What this task involves =
Starting at the top line and ending at the bottom one, repeat the entries exactly and drop every picture.
─── The data ───
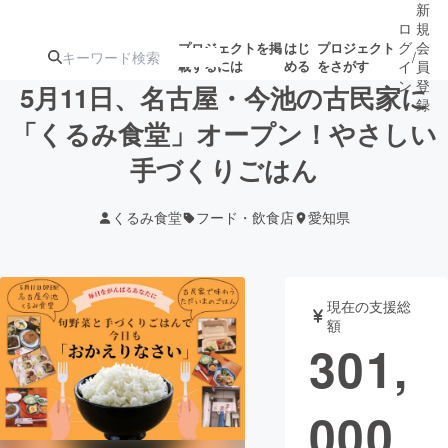
新
ロ
規
グ
会
プロジェクトを掲
はじ
プロジェクト
/
載するには
める
をさがす
イ
員
ン
登
5月11日、名古屋・今池の古民家に
録
「くるみ食堂」オープン！やさしい
手づくりごはん
人気のプロ
注目のリ
注目の新着プロ
募集終了が近いプ
もうすぐ公開
ジェクト
ターン
ジェクト
ロジェクト
されます
くるみ食堂
フード・飲食店
愛知県
アート・写真
音楽
現在の支援総
テクノロジー・ガジェット
ゲーム・サ
額
301,
映像・映画
書籍・雑誌
000
ビジネス・起業
チャレンジ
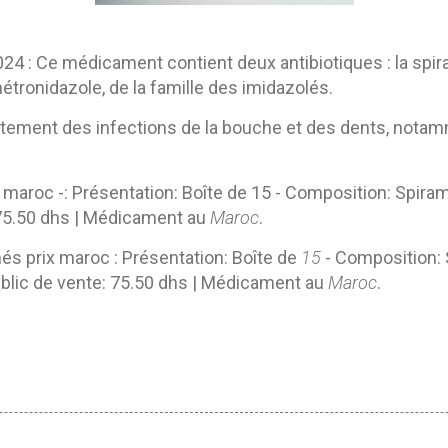
2024 : Ce médicament contient deux
antibiotiques
: la spi
 métronidazole, de la famille des
imidazolés
.
 traitement des infections de la bouche et des dents, not
 maroc -:
Présentation: Boîte de 15 - Composition: Spira
 75.50 dhs | Médicament au
Maroc
.
és prix maroc :
Présentation: Boîte de
15
- Composition: 
blic de vente: 75.50 dhs | Médicament au
Maroc
.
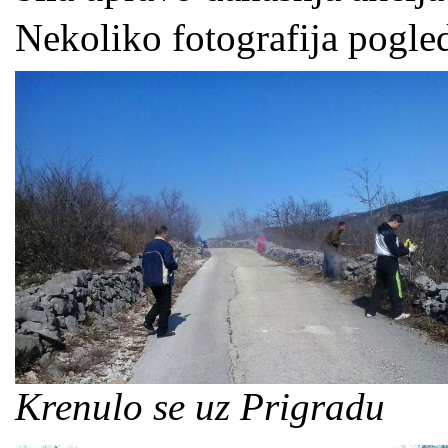
Nekoliko fotografija pogled
Krenulo se uz Prigradu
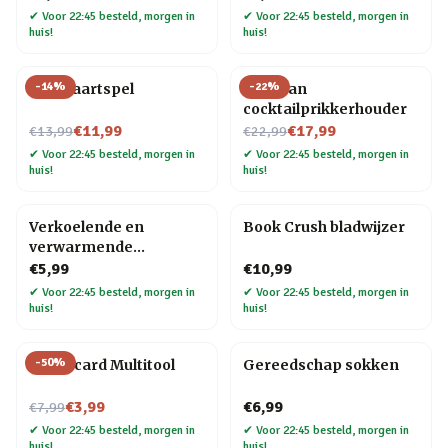
✔
Voor 22:45 besteld, morgen in
✔
Voor 22:45 besteld, morgen in
huis!
huis!
-
14
%
-
22
%
Bier kaartspel
Pelikaan
cocktailprikkerhouder
Nu voor
Nu voor
€11,99
€17,99
€13,99
€22,99
✔
Voor 22:45 besteld, morgen in
✔
Voor 22:45 besteld, morgen in
huis!
huis!
Verkoelende en
Book Crush bladwijzer
verwarmende
hoofdband
€5,99
€10,99
✔
Voor 22:45 besteld, morgen in
✔
Voor 22:45 besteld, morgen in
huis!
huis!
-
50
%
Creditcard Multitool
Gereedschap sokken
Nu voor
€3,99
€6,99
€7,99
✔
Voor 22:45 besteld, morgen in
✔
Voor 22:45 besteld, morgen in
huis!
huis!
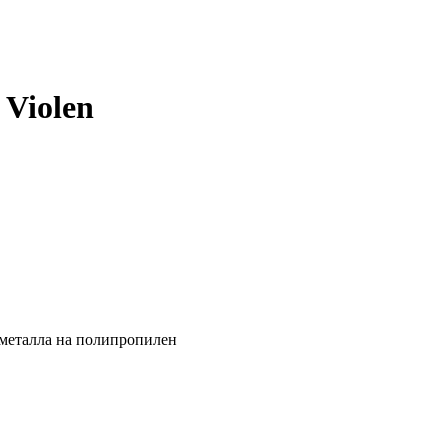
Violen
 металла на полипропилен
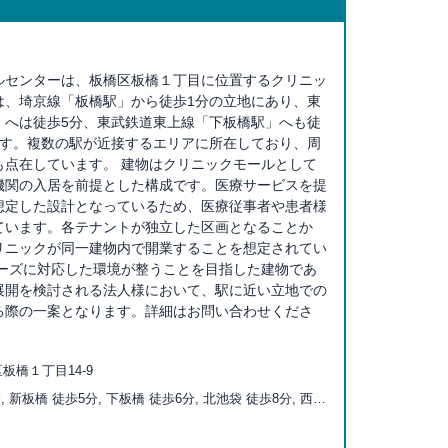
ルセンターは、板橋区板橋１丁目に位置するクリニッ
は、埼京線「板橋駅」から徒歩1分の立地にあり、東
」へは徒歩5分、東武鉄道東上線「下板橋駅」へも徒
ます。複数の駅が近接するエリアに所在しており、周
も点在しています。 建物はクリニックモールとして
機関の入居を前提とした構成です。医療サービスを提
想定した設計となっているため、医療従事者や患者様
ています。各テナントが独立した区画となることか
リニックが同一建物内で開業することを想定されてい
ニーズに対応した環境が整うことを目指した建物であ
展開を検討される法人様において、駅に近い立地での
る際の一案となります。詳細はお問い合わせくださ
板橋１丁目14-9
, 新板橋 徒歩5分, 下板橋 徒歩6分, 北池袋 徒歩8分, 西巣
, 板橋区役所前 徒歩12分, 新庚申塚 徒歩15分, 庚申塚 徒
ヶ原四丁目 徒歩16分, 巣鴨新田 徒歩18分, 大山 徒歩19分,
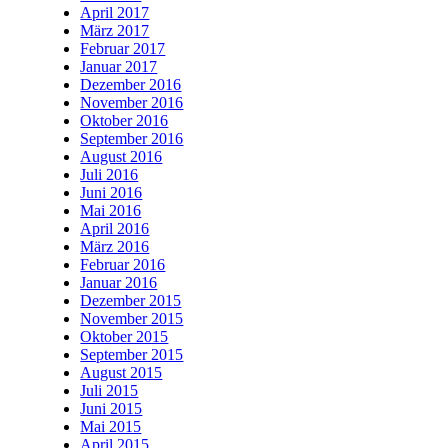
April 2017
März 2017
Februar 2017
Januar 2017
Dezember 2016
November 2016
Oktober 2016
September 2016
August 2016
Juli 2016
Juni 2016
Mai 2016
April 2016
März 2016
Februar 2016
Januar 2016
Dezember 2015
November 2015
Oktober 2015
September 2015
August 2015
Juli 2015
Juni 2015
Mai 2015
April 2015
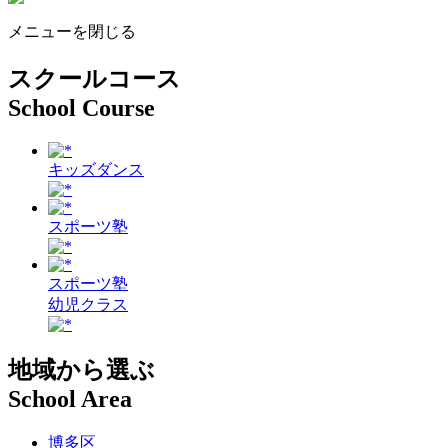
メニューを閉じる
スクールコース
School Course
キッズダンス
スポーツ塾
スポーツ塾
幼児クラス
地域から選ぶ
School Area
博多区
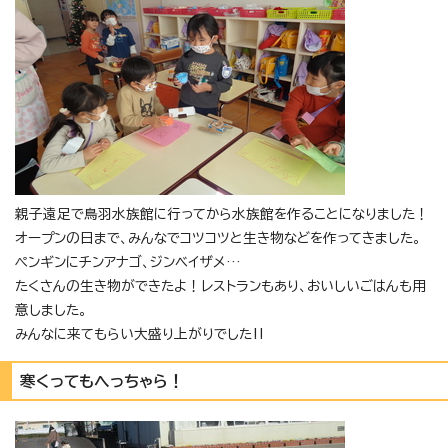
親子遠足で鳥羽水族館に行ってから水族館を作ることになりました！
オープンの日まで、みんなでコツコツと生き物などを作ってきました。
ペンギンにチンアナゴ、ジンベイザメ…
たくさんの生き物ができたよ！レストランもあり、おいしいごはんも用
意しました。
みんなに来てもらい大盛り上がりでした‼
寒くってもへっちゃら！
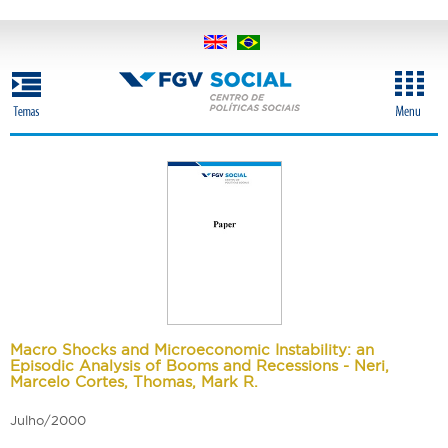
Pular
para
o
conteúdo
principal
Macro Shocks and Microeconomic Instability: an
Episodic Analysis of Booms and Recessions - Neri,
Marcelo Cortes, Thomas, Mark R.
Julho/2000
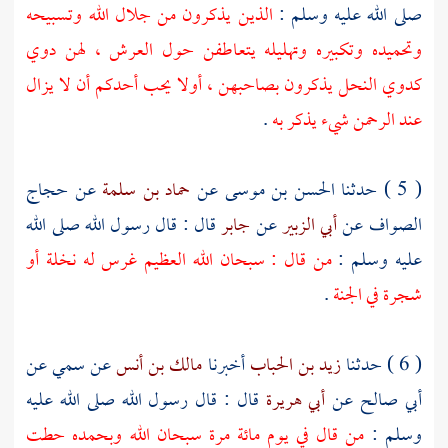
صلى الله عليه وسلم :
الذين يذكرون من جلال الله وتسبيحه
وتحميده وتكبيره وتهليله يتعاطفن حول العرش ، لهن دوي
كدوي النحل يذكرون بصاحبهن ، أولا يحب أحدكم أن لا يزال
عند الرحمن شيء يذكر به
.
( 5 ) حدثنا
الحسن بن موسى
عن
حماد بن سلمة
عن
حجاج
الصواف
عن
أبي الزبير
عن
جابر
قال : قال رسول الله صلى الله
عليه وسلم :
من قال : سبحان الله العظيم غرس له نخلة أو
شجرة في الجنة
.
( 6 ) حدثنا
زيد بن الحباب
أخبرنا
مالك بن أنس
عن
سمي
عن
أبي صالح
عن
أبي هريرة
قال : قال رسول الله صلى الله عليه
وسلم :
من قال في يوم مائة مرة سبحان الله وبحمده حطت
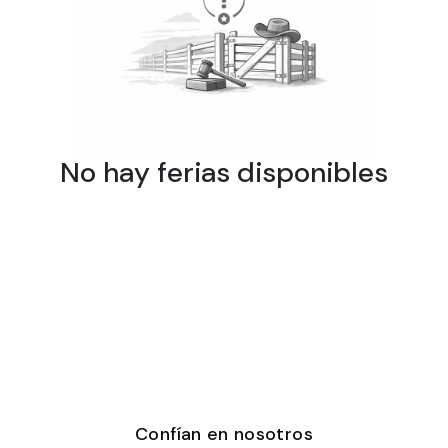
No hay ferias disponibles
Confían en nosotros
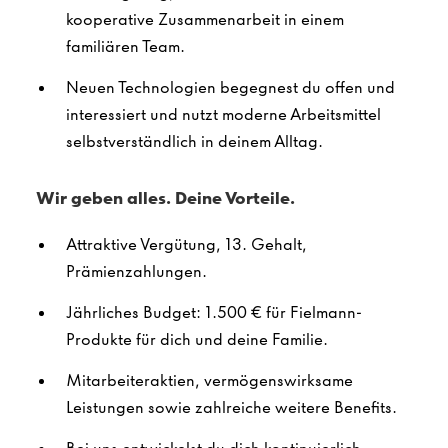
kooperative Zusammenarbeit in einem
familiären Team.
Neuen Technologien begegnest du offen und
interessiert und nutzt moderne Arbeitsmittel
selbstverständlich in deinem Alltag.
Wir geben alles. Deine Vorteile.
Attraktive Vergütung, 13. Gehalt,
Prämienzahlungen.
Jährliches Budget: 1.500 € für Fielmann-
Produkte für dich und deine Familie.
Mitarbeiteraktien, vermögenswirksame
Leistungen sowie zahlreiche weitere Benefits.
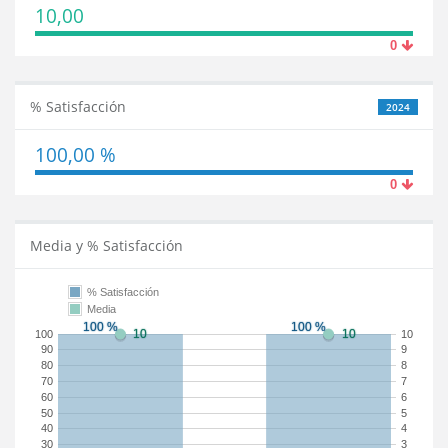
10,00
0
% Satisfacción
2024
100,00 %
0
Media y % Satisfacción
% Satisfacción
Media
100
10
90
9
80
8
70
7
60
6
50
5
40
4
30
3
───
Reply to the task =
新
ロ
規
グ
会
プロジェクトを掲
はじ
プロジェクト
/
載するには
める
をさがす
イ
員
ン
登
5月11日、名古屋・今池の古民家に
録
「くるみ食堂」オープン！やさしい
手づくりごはん
人気のプロ
注目のリ
注目の新着プロ
募集終了が近いプ
もうすぐ公開
ジェクト
ターン
ジェクト
ロジェクト
されます
くるみ食堂
フード・飲食店
愛知県
アート・写真
音楽
現在の支援総
テクノロジー・ガジェット
ゲーム・サ
額
301,
映像・映画
書籍・雑誌
000
ビジネス・起業
チャレンジ
2024 : Ce médicament contient deux
antibiotiques
: la spi
 métronidazole, de la famille des
imidazolés
.
 traitement des infections de la bouche et des dents, not
 maroc -:
Présentation: Boîte de 15 - Composition: Spira
 75.50 dhs | Médicament au
Maroc
.
és prix maroc :
Présentation: Boîte de
15
- Composition: 
blic de vente: 75.50 dhs | Médicament au
Maroc
.
Nekoliko fotografija pogled
Krenulo se uz Prigradu
✔
Voor 22:45 besteld, morgen in
✔
Voor 22:45 besteld, morgen in
huis!
huis!
-
14
%
-
22
%
Bier kaartspel
Pelikaan
cocktailprikkerhouder
Nu voor
Nu voor
€11,99
€17,99
€13,99
€22,99
✔
Voor 22:45 besteld, morgen in
✔
Voor 22:45 besteld, morgen in
huis!
huis!
Verkoelende en
Book Crush bladwijzer
verwarmende
hoofdband
€5,99
€10,99
✔
Voor 22:45 besteld, morgen in
✔
Voor 22:45 besteld, morgen in
huis!
huis!
-
50
%
Creditcard Multitool
Gereedschap sokken
Nu voor
€3,99
€6,99
€7,99
✔
Voor 22:45 besteld, morgen in
✔
Voor 22:45 besteld, morgen in
huis!
huis!
Violen
 металла на полипропилен
ルセンターは、板橋区板橋１丁目に位置するクリニッ
は、埼京線「板橋駅」から徒歩1分の立地にあり、東
」へは徒歩5分、東武鉄道東上線「下板橋駅」へも徒
ます。複数の駅が近接するエリアに所在しており、周
も点在しています。 建物はクリニックモールとして
機関の入居を前提とした構成です。医療サービスを提
想定した設計となっているため、医療従事者や患者様
ています。各テナントが独立した区画となることか
リニックが同一建物内で開業することを想定されてい
ニーズに対応した環境が整うことを目指した建物であ
展開を検討される法人様において、駅に近い立地での
る際の一案となります。詳細はお問い合わせくださ
板橋１丁目14-9
, 新板橋 徒歩5分, 下板橋 徒歩6分, 北池袋 徒歩8分, 西巣
, 板橋区役所前 徒歩12分, 新庚申塚 徒歩15分, 庚申塚 徒
ヶ原四丁目 徒歩16分, 巣鴨新田 徒歩18分, 大山 徒歩19分,
April 2017
März 2017
Februar 2017
Januar 2017
Dezember 2016
November 2016
Oktober 2016
September 2016
August 2016
Juli 2016
Juni 2016
Mai 2016
April 2016
März 2016
Februar 2016
Januar 2016
Dezember 2015
November 2015
Oktober 2015
September 2015
August 2015
Juli 2015
Juni 2015
Mai 2015
April 2015
メニューを閉じる
スクールコース
School Course
キッズダンス
スポーツ塾
スポーツ塾
幼児クラス
地域から選ぶ
School Area
博多区
親子遠足で鳥羽水族館に行ってから水族館を作ることになりました！
オープンの日まで、みんなでコツコツと生き物などを作ってきました。
ペンギンにチンアナゴ、ジンベイザメ…
たくさんの生き物ができたよ！レストランもあり、おいしいごはんも用
意しました。
みんなに来てもらい大盛り上がりでした‼
寒くってもへっちゃら！
Pular
para
o
conteúdo
principal
Macro Shocks and Microeconomic Instability: an
Episodic Analysis of Booms and Recessions - Neri,
Marcelo Cortes, Thomas, Mark R.
Julho/2000
صلى الله عليه وسلم :
الذين يذكرون من جلال الله وتسبيحه
وتحميده وتكبيره وتهليله يتعاطفن حول العرش ، لهن دوي
كدوي النحل يذكرون بصاحبهن ، أولا يحب أحدكم أن لا يزال
عند الرحمن شيء يذكر به
.
( 5 ) حدثنا
الحسن بن موسى
عن
حماد بن سلمة
عن
حجاج
الصواف
عن
أبي الزبير
عن
جابر
قال : قال رسول الله صلى الله
عليه وسلم :
من قال : سبحان الله العظيم غرس له نخلة أو
شجرة في الجنة
.
( 6 ) حدثنا
زيد بن الحباب
أخبرنا
مالك بن أنس
عن
سمي
عن
أبي صالح
عن
أبي هريرة
قال : قال رسول الله صلى الله عليه
وسلم :
من قال في يوم مائة مرة سبحان الله وبحمده حطت
No hay ferias disponibles
Confían en nosotros
kooperative Zusammenarbeit in einem
familiären Team.
Neuen Technologien begegnest du offen und
interessiert und nutzt moderne Arbeitsmittel
selbstverständlich in deinem Alltag.
Wir geben alles. Deine Vorteile.
Attraktive Vergütung, 13. Gehalt,
Prämienzahlungen.
Jährliches Budget: 1.500 € für Fielmann-
Produkte für dich und deine Familie.
Mitarbeiteraktien, vermögenswirksame
Leistungen sowie zahlreiche weitere Benefits.
10,00
0
% Satisfacción
2024
100,00 %
0
Media y % Satisfacción
% Satisfacción
Media
100
10
90
9
80
8
70
7
60
6
50
5
40
4
30
3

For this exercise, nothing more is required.